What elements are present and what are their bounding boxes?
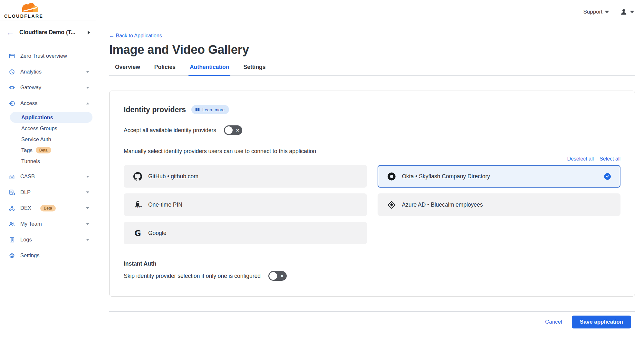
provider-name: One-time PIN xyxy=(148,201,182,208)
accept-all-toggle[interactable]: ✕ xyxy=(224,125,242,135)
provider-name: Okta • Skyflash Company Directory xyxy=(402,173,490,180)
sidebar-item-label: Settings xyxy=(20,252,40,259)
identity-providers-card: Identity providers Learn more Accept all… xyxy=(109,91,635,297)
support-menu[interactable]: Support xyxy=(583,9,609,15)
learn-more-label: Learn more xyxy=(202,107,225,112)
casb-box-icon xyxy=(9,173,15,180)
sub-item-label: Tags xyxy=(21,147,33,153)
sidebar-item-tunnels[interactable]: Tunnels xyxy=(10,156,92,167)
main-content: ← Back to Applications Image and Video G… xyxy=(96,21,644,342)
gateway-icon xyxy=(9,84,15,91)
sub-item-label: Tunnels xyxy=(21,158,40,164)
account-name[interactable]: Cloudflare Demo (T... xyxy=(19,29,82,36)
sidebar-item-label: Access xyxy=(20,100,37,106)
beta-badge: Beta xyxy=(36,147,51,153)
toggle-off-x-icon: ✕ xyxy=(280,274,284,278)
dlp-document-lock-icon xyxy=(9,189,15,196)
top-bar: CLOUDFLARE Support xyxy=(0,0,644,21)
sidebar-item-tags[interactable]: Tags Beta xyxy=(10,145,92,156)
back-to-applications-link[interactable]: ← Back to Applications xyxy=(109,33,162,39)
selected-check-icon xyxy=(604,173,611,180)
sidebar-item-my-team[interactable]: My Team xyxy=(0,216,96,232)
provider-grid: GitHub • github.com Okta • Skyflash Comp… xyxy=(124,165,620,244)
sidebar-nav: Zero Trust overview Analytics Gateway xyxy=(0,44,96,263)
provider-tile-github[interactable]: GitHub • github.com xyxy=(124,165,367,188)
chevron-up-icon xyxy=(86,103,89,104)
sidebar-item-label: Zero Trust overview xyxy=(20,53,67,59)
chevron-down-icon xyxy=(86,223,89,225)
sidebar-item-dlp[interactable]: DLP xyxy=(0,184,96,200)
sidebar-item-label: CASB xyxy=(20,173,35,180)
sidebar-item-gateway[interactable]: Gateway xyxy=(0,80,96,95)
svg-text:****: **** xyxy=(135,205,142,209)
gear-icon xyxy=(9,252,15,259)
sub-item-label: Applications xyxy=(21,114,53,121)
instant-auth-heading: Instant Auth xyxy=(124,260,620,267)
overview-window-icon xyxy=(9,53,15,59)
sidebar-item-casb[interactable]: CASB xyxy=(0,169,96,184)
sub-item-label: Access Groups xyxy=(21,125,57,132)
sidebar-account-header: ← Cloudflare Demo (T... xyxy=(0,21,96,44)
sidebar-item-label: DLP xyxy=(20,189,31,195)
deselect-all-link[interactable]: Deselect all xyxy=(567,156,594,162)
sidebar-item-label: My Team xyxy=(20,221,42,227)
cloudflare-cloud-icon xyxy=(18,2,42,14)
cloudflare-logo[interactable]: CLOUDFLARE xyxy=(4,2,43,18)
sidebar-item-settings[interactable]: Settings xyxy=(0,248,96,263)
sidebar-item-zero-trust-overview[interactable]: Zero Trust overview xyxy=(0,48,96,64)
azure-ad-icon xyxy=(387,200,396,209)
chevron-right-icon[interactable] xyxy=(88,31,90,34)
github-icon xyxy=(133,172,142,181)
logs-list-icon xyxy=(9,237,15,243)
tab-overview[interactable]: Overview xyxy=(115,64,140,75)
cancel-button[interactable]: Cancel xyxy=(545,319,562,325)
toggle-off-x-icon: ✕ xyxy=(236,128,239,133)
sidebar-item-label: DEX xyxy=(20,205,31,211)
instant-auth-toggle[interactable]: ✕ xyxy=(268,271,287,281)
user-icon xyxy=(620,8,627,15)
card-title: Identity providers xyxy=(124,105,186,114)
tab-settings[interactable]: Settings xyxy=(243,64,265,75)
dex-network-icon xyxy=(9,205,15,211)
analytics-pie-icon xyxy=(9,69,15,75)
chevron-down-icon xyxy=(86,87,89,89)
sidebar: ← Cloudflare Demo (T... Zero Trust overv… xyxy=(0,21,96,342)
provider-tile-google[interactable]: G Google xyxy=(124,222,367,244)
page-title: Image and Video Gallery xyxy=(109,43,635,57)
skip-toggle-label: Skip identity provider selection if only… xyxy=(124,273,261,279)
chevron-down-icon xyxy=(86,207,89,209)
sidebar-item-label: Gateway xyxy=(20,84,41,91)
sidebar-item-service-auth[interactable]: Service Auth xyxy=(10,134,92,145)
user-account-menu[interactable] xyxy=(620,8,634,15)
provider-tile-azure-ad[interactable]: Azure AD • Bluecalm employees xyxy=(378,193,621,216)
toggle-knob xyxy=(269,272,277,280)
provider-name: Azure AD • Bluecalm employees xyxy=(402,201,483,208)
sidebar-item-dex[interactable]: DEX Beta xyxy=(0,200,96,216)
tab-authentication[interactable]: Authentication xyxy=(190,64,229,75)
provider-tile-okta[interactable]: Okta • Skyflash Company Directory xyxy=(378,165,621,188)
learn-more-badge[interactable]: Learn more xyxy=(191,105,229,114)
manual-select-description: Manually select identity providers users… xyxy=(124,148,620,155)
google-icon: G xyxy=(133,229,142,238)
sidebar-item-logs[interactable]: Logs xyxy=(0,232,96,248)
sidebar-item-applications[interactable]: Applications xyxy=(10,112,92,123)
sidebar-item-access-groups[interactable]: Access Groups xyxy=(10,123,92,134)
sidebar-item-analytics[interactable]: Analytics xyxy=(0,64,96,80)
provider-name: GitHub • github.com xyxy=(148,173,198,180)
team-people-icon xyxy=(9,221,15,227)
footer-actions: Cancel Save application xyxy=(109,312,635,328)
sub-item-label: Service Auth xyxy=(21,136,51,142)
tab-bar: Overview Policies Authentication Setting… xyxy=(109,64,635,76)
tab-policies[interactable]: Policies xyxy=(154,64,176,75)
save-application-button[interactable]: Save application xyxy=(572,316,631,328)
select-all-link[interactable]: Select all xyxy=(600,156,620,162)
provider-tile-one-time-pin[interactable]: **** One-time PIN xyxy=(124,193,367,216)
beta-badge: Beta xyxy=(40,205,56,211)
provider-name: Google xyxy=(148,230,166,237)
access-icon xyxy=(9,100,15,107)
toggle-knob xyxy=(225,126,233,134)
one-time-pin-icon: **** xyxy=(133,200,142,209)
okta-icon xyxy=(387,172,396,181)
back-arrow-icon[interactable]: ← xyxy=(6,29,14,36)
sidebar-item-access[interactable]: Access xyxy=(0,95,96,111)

------------------------------------

Leaving out the pictures, repeat the data above exactly.

What elements are present and what are their bounding boxes?
provider-name: One-time PIN xyxy=(148,201,182,208)
accept-all-toggle[interactable]: ✕ xyxy=(224,125,242,135)
provider-name: Okta • Skyflash Company Directory xyxy=(402,173,490,180)
sidebar-item-label: Settings xyxy=(20,252,40,259)
identity-providers-card: Identity providers Learn more Accept all… xyxy=(109,91,635,297)
support-menu[interactable]: Support xyxy=(583,9,609,15)
learn-more-label: Learn more xyxy=(202,107,225,112)
casb-box-icon xyxy=(9,173,15,180)
sub-item-label: Tags xyxy=(21,147,33,153)
sidebar-item-tunnels[interactable]: Tunnels xyxy=(10,156,92,167)
main-content: ← Back to Applications Image and Video G… xyxy=(96,21,644,342)
gateway-icon xyxy=(9,84,15,91)
sub-item-label: Tunnels xyxy=(21,158,40,164)
account-name[interactable]: Cloudflare Demo (T... xyxy=(19,29,82,36)
sidebar-item-label: Access xyxy=(20,100,37,106)
beta-badge: Beta xyxy=(36,147,51,153)
toggle-off-x-icon: ✕ xyxy=(280,274,284,278)
dlp-document-lock-icon xyxy=(9,189,15,196)
top-bar: CLOUDFLARE Support xyxy=(0,0,644,21)
sidebar-item-tags[interactable]: Tags Beta xyxy=(10,145,92,156)
back-to-applications-link[interactable]: ← Back to Applications xyxy=(109,33,162,39)
selected-check-icon xyxy=(604,173,611,180)
sidebar-item-my-team[interactable]: My Team xyxy=(0,216,96,232)
provider-grid: GitHub • github.com Okta • Skyflash Comp… xyxy=(124,165,620,244)
sidebar-nav: Zero Trust overview Analytics Gateway xyxy=(0,44,96,263)
provider-tile-github[interactable]: GitHub • github.com xyxy=(124,165,367,188)
chevron-up-icon xyxy=(86,103,89,104)
sidebar-item-label: Zero Trust overview xyxy=(20,53,67,59)
chevron-down-icon xyxy=(86,223,89,225)
sidebar-item-dlp[interactable]: DLP xyxy=(0,184,96,200)
sidebar-item-label: CASB xyxy=(20,173,35,180)
sidebar-item-gateway[interactable]: Gateway xyxy=(0,80,96,95)
svg-text:****: **** xyxy=(135,205,142,209)
gear-icon xyxy=(9,252,15,259)
sub-item-label: Applications xyxy=(21,114,53,121)
instant-auth-heading: Instant Auth xyxy=(124,260,620,267)
overview-window-icon xyxy=(9,53,15,59)
sidebar-item-casb[interactable]: CASB xyxy=(0,169,96,184)
sub-item-label: Access Groups xyxy=(21,125,57,132)
sidebar-account-header: ← Cloudflare Demo (T... xyxy=(0,21,96,44)
sidebar-item-label: DLP xyxy=(20,189,31,195)
deselect-all-link[interactable]: Deselect all xyxy=(567,156,594,162)
sidebar-item-label: My Team xyxy=(20,221,42,227)
cloudflare-cloud-icon xyxy=(18,2,42,14)
cloudflare-logo[interactable]: CLOUDFLARE xyxy=(4,2,43,18)
sidebar-item-settings[interactable]: Settings xyxy=(0,248,96,263)
sidebar-item-zero-trust-overview[interactable]: Zero Trust overview xyxy=(0,48,96,64)
azure-ad-icon xyxy=(387,200,396,209)
chevron-right-icon[interactable] xyxy=(88,31,90,34)
github-icon xyxy=(133,172,142,181)
logs-list-icon xyxy=(9,237,15,243)
tab-overview[interactable]: Overview xyxy=(115,64,140,75)
cancel-button[interactable]: Cancel xyxy=(545,319,562,325)
toggle-off-x-icon: ✕ xyxy=(236,128,239,133)
sidebar-item-label: DEX xyxy=(20,205,31,211)
instant-auth-toggle[interactable]: ✕ xyxy=(268,271,287,281)
user-icon xyxy=(620,8,627,15)
card-title: Identity providers xyxy=(124,105,186,114)
tab-settings[interactable]: Settings xyxy=(243,64,265,75)
dex-network-icon xyxy=(9,205,15,211)
analytics-pie-icon xyxy=(9,69,15,75)
chevron-down-icon xyxy=(86,87,89,89)
sidebar: ← Cloudflare Demo (T... Zero Trust overv… xyxy=(0,21,96,342)
provider-tile-google[interactable]: G Google xyxy=(124,222,367,244)
page-title: Image and Video Gallery xyxy=(109,43,635,57)
skip-toggle-label: Skip identity provider selection if only… xyxy=(124,273,261,279)
chevron-down-icon xyxy=(86,207,89,209)
sidebar-item-label: Gateway xyxy=(20,84,41,91)
sidebar-item-service-auth[interactable]: Service Auth xyxy=(10,134,92,145)
user-account-menu[interactable] xyxy=(620,8,634,15)
provider-tile-azure-ad[interactable]: Azure AD • Bluecalm employees xyxy=(378,193,621,216)
toggle-knob xyxy=(269,272,277,280)
provider-name: Azure AD • Bluecalm employees xyxy=(402,201,483,208)
sidebar-item-dex[interactable]: DEX Beta xyxy=(0,200,96,216)
tab-authentication[interactable]: Authentication xyxy=(190,64,229,75)
provider-tile-okta[interactable]: Okta • Skyflash Company Directory xyxy=(378,165,621,188)
learn-more-badge[interactable]: Learn more xyxy=(191,105,229,114)
manual-select-description: Manually select identity providers users… xyxy=(124,148,620,155)
google-icon: G xyxy=(133,229,142,238)
sidebar-item-logs[interactable]: Logs xyxy=(0,232,96,248)
sidebar-item-applications[interactable]: Applications xyxy=(10,112,92,123)
sidebar-item-access-groups[interactable]: Access Groups xyxy=(10,123,92,134)
sidebar-item-analytics[interactable]: Analytics xyxy=(0,64,96,80)
provider-name: GitHub • github.com xyxy=(148,173,198,180)
team-people-icon xyxy=(9,221,15,227)
footer-actions: Cancel Save application xyxy=(109,312,635,328)
sub-item-label: Service Auth xyxy=(21,136,51,142)
tab-bar: Overview Policies Authentication Setting… xyxy=(109,64,635,76)
tab-policies[interactable]: Policies xyxy=(154,64,176,75)
save-application-button[interactable]: Save application xyxy=(572,316,631,328)
select-all-link[interactable]: Select all xyxy=(600,156,620,162)
provider-tile-one-time-pin[interactable]: **** One-time PIN xyxy=(124,193,367,216)
beta-badge: Beta xyxy=(40,205,56,211)
provider-name: Google xyxy=(148,230,166,237)
access-icon xyxy=(9,100,15,107)
toggle-knob xyxy=(225,126,233,134)
one-time-pin-icon: **** xyxy=(133,200,142,209)
okta-icon xyxy=(387,172,396,181)
back-arrow-icon[interactable]: ← xyxy=(6,29,14,36)
sidebar-item-access[interactable]: Access xyxy=(0,95,96,111)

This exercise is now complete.